One brand loyalty that makes even less sense to me is the political party.  I understand why candidates and elected officials show loyalty: the parties give them money.  But why should I, as a voter, give money to a party rather than a candidate?  What about either the Republican or Democratic Party is constant enough to foster such a relationship?  Aside from getting their people in power, what vision do they serve?

I think they are obsolete, and the evidence to support this really started in 2004 when Howard Dean revolutionized the way that political candidates raised money.  Ron Paul and Barack Obama pursued that tack as well, and other movements, notably the Tea Party, has also shown that a group of people can focus their political interests without the structure of existing political parties.  There will be future ad hoc coalitions like the Tea Party, and I think they are a more appropriate representation of popular will than something entrenched, precisely because they are not entrenched.  If they lose the pulse of the interested participants, it fades away.  There is clearly a large minority (or possibly plurality) of disaffected voters for whom the mainline Republican and Democratic platform is not adequate.  Part of the problem is the arbitrary restriction of the growth of the size of the House of Representatives to an insufficient 435 members.  Making the seats more accessible (which was the Constitutional intent) would allow for those coalitions to be able to participate.

Even still, there are those people who will refuse to vote for another party because they are in the other party, much like people who refuse to buy Ford because Dale Earnhardt drove a Chevy, even when the candidate of the other party could (conceivably) represent his or her (let's be honest, probably his) values better.  Ever heard of a yellow dog Democrat?  Why should that concept even exist?

So stop.  Forget them.  Pick the guy you like best.  Start locally, because they aren't partisan.  Defy the arbitrary strictures of platforms.  Why are pro-labor, secularism and pro-abortion lumped together?  Why are free trade, conservative social values and strong defense?  Any of those could be separated from any other, but they are not because the political parties and their platforms require them to be, due to the binary nature of partisan politics.  That's silliness.

I need to go change into my orange shirt and make fun of a Tarheel.  It's a big game this Saturday.

Thursday, February 09, 2012

I know I shouldn't use the R word

I was reading a couple of NY Times articles online recently (this and this) and, while the content was troubling, the fact that these are online added a new wrinkle to bring all kinds of other trouble: comments.  This could very easily be a self-defeating topic since this blog has a label "comment-whoring" since like all narcissists who write these things, comments are like money, crack and Reese's cups all rolled into one.  (I love Reese's cups, by the way.)

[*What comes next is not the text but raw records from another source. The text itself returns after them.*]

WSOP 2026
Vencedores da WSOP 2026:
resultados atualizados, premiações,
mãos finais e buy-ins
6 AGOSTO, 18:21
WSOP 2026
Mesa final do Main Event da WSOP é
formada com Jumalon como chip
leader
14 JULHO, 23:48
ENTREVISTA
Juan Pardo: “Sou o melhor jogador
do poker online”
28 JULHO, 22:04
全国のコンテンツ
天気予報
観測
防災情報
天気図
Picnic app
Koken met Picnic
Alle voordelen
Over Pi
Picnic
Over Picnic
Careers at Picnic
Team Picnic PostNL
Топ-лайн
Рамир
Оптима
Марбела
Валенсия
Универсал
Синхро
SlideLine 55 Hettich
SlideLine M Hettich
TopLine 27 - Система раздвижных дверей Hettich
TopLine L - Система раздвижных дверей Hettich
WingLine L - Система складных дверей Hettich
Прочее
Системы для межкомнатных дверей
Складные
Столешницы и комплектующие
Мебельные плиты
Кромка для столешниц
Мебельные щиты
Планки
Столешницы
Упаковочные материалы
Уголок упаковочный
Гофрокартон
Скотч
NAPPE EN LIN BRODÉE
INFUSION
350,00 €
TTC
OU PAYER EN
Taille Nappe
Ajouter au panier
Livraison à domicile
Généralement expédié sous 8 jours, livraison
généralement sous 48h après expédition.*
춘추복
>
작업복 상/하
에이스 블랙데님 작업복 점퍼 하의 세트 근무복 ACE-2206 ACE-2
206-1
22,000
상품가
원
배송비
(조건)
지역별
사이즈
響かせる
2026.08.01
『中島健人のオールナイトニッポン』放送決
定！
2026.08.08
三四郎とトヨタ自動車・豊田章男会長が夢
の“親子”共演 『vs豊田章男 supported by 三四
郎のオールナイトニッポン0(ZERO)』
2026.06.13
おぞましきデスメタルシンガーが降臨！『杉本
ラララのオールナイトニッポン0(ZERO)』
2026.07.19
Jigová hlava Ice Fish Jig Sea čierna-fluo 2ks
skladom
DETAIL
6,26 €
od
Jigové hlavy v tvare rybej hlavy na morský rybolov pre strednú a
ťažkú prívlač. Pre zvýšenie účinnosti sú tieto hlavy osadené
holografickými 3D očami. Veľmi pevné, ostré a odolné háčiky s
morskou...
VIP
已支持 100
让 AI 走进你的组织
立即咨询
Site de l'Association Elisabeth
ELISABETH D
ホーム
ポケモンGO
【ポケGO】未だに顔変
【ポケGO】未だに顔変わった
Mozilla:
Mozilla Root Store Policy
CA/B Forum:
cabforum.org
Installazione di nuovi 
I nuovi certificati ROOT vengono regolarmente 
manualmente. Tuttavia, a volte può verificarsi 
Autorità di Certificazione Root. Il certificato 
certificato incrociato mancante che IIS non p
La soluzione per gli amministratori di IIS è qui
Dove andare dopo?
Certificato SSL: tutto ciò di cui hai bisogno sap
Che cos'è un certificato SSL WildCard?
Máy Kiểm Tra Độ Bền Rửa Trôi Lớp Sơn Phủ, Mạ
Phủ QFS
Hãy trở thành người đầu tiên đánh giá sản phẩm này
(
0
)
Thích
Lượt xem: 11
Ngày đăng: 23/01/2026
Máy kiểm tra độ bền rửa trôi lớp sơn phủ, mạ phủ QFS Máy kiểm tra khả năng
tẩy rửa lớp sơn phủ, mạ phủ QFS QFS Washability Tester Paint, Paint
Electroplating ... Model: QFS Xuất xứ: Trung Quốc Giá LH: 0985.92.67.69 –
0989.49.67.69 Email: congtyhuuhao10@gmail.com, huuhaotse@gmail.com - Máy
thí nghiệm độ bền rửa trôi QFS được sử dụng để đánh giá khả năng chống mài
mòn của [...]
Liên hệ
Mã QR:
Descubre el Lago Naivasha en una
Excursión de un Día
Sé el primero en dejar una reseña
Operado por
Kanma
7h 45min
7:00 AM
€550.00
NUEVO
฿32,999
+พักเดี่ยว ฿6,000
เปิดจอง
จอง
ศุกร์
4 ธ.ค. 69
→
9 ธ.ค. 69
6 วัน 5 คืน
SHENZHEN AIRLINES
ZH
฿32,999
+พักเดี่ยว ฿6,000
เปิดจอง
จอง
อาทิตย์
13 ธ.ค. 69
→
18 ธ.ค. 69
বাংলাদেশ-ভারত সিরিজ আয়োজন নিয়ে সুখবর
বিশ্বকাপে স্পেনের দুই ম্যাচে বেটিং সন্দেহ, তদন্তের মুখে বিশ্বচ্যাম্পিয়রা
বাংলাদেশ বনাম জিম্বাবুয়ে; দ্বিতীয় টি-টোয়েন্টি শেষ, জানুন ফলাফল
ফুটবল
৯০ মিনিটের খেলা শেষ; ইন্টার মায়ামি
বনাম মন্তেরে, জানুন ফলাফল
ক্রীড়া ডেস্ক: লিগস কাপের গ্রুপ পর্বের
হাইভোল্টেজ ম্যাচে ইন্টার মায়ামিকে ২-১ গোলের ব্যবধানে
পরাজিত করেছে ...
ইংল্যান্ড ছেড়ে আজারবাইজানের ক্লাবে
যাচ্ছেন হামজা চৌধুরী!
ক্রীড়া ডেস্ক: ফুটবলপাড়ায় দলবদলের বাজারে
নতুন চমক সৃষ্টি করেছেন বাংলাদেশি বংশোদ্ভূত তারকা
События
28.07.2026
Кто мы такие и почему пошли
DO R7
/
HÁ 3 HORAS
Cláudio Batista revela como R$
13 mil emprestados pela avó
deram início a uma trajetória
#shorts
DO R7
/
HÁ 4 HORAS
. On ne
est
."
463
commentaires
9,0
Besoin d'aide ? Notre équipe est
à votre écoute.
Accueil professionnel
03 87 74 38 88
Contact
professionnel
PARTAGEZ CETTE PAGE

The comments in the two stories kind of remind me of the reaction to the Halftime in America ad, which I'm pretty sure you've seen already.  People saw what they wanted to see in it, regardless of response.  I know I myself am not above bias, so I do that too.  But, being an engineer, I also know that data is important.  I want to point you towards this link of of Confirmation Bias and Hostile Media Effect, both are cognitive biases that I think are relevant.  (There are probably more, but who are we kidding?  You're not clicking those links.)  For example, the Depression and Post WWII eras are cited by both Keynesians and anti-Keynesians as justification for their positions.  The same data yields wildly different conclusions.  How?  Those biases.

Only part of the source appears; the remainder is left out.